• SOURCE DATA:
-------------------------
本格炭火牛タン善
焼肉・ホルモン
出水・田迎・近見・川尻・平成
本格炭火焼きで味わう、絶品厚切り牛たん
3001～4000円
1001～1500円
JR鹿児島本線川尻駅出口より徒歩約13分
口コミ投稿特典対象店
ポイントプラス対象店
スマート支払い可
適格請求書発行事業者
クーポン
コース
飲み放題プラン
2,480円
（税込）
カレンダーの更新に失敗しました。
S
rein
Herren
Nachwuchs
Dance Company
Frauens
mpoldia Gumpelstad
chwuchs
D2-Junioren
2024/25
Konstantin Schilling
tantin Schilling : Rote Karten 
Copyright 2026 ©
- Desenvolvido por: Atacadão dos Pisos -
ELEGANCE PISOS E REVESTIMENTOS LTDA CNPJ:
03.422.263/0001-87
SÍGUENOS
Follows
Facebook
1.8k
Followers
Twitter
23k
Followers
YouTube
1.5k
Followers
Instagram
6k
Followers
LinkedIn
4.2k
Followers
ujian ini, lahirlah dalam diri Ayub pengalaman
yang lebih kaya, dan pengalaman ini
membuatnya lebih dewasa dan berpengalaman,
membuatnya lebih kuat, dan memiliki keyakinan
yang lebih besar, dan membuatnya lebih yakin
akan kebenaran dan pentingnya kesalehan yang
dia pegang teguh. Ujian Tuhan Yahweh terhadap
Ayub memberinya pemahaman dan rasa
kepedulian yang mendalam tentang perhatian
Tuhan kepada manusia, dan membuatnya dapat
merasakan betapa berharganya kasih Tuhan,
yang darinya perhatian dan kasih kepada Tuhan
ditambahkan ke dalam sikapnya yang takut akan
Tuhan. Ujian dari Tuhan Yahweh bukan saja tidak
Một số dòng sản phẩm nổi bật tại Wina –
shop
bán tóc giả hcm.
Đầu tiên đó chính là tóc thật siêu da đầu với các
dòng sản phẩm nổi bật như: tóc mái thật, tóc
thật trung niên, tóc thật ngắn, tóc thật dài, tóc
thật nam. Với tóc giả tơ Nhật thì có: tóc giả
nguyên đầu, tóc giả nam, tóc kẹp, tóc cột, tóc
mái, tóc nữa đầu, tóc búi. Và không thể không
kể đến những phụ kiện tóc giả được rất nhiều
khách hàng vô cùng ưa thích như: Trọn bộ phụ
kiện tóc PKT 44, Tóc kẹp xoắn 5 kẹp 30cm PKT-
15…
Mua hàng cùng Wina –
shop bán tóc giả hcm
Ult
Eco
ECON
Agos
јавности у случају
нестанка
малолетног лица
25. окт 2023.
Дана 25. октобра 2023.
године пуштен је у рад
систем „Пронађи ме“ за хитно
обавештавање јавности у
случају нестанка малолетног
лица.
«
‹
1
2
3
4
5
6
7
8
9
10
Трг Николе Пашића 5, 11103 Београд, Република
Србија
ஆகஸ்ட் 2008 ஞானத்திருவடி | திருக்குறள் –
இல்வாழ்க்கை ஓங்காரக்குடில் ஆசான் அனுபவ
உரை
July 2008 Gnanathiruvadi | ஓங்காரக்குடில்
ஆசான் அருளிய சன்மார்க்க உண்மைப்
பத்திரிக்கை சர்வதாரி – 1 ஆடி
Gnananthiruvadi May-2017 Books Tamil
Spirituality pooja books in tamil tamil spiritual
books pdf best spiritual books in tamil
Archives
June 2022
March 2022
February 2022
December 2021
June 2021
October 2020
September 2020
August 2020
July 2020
-------------------------
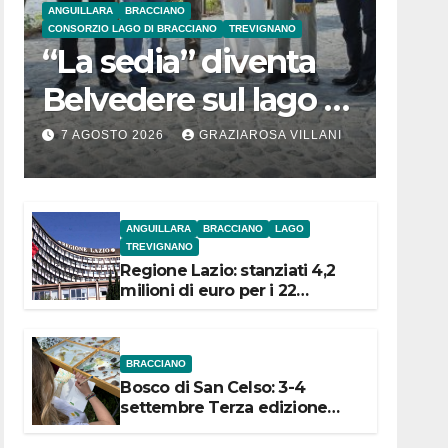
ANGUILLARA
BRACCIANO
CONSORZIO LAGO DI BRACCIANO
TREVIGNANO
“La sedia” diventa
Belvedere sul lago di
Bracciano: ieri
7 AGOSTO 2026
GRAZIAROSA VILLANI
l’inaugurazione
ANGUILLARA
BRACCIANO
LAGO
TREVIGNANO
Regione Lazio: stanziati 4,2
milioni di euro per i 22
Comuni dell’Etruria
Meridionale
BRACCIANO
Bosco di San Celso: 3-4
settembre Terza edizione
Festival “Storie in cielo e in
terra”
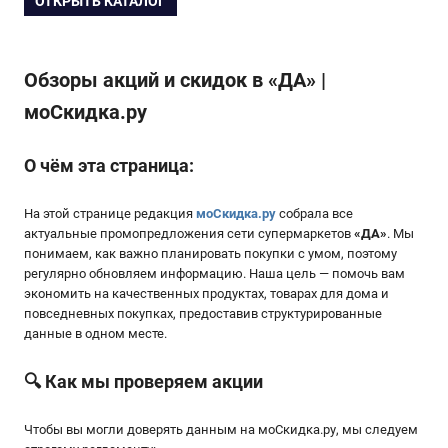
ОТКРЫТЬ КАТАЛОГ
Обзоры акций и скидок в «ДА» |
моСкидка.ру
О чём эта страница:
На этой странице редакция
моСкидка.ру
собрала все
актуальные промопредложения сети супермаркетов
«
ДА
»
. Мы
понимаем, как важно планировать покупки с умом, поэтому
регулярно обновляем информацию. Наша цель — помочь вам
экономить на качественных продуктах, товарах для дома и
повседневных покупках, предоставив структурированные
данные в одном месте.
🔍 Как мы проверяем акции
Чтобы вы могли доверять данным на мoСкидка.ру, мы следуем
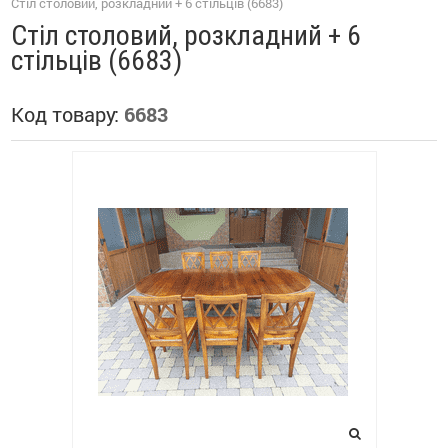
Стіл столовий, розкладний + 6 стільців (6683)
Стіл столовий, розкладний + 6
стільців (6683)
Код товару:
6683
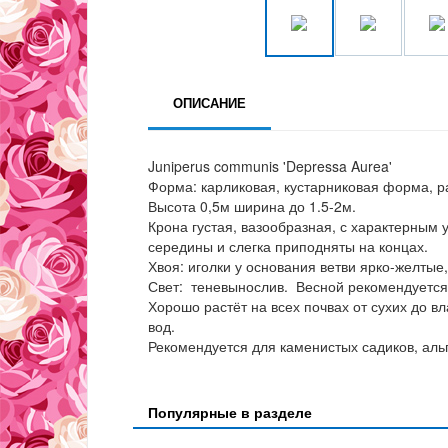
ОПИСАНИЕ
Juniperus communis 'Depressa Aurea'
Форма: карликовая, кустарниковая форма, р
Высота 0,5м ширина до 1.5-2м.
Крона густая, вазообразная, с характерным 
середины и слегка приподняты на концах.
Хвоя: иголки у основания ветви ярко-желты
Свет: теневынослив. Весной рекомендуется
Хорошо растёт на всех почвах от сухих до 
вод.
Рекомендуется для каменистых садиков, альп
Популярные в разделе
-------------------------
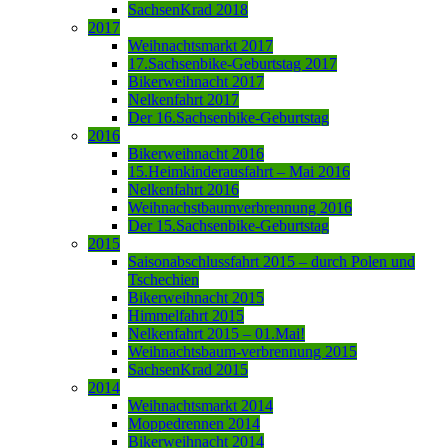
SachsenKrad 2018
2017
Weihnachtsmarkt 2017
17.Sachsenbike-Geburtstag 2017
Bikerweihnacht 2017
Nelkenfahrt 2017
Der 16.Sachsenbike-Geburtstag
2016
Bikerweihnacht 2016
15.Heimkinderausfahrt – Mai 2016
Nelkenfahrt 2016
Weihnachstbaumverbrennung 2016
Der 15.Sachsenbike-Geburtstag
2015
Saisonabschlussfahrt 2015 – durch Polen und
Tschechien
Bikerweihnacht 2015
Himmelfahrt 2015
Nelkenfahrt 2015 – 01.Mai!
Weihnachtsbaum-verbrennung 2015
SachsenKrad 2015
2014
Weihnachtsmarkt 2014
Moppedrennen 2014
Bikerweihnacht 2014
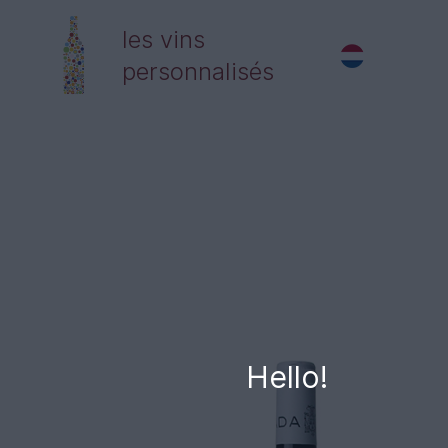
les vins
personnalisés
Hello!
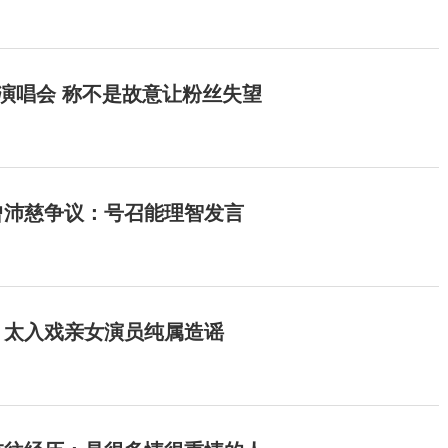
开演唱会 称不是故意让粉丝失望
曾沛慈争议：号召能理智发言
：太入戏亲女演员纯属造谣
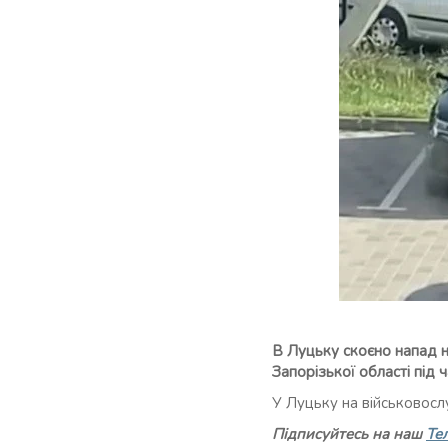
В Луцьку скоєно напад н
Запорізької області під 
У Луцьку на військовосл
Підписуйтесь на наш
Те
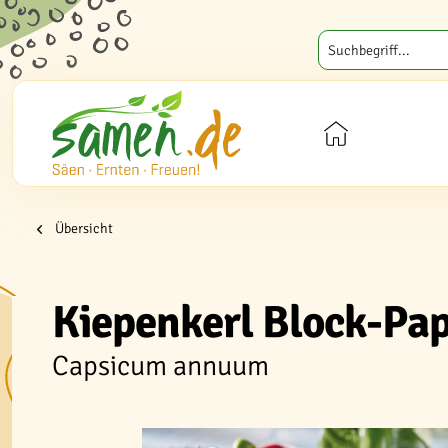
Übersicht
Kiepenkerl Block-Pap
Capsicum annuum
-------------------------
• WHAT TO WORK ON: Find the line with "Tuhan. Ujian dari" in the material above. Reproduce it and each line after it up to and including the line with "nguyên đầu, tóc".

• TASK SOLUTION:
Tuhan. Ujian dari Tuhan Yahweh bukan saja tidak
Một số dòng sản phẩm nổi bật tại Wina –
shop
bán tóc giả hcm.
Đầu tiên đó chính là tóc thật siêu da đầu với các
dòng sản phẩm nổi bật như: tóc mái thật, tóc
thật trung niên, tóc thật ngắn, tóc thật dài, tóc
thật nam. Với tóc giả tơ Nhật thì có: tóc giả
nguyên đầu, tóc giả nam, tóc kẹp, tóc cột, tóc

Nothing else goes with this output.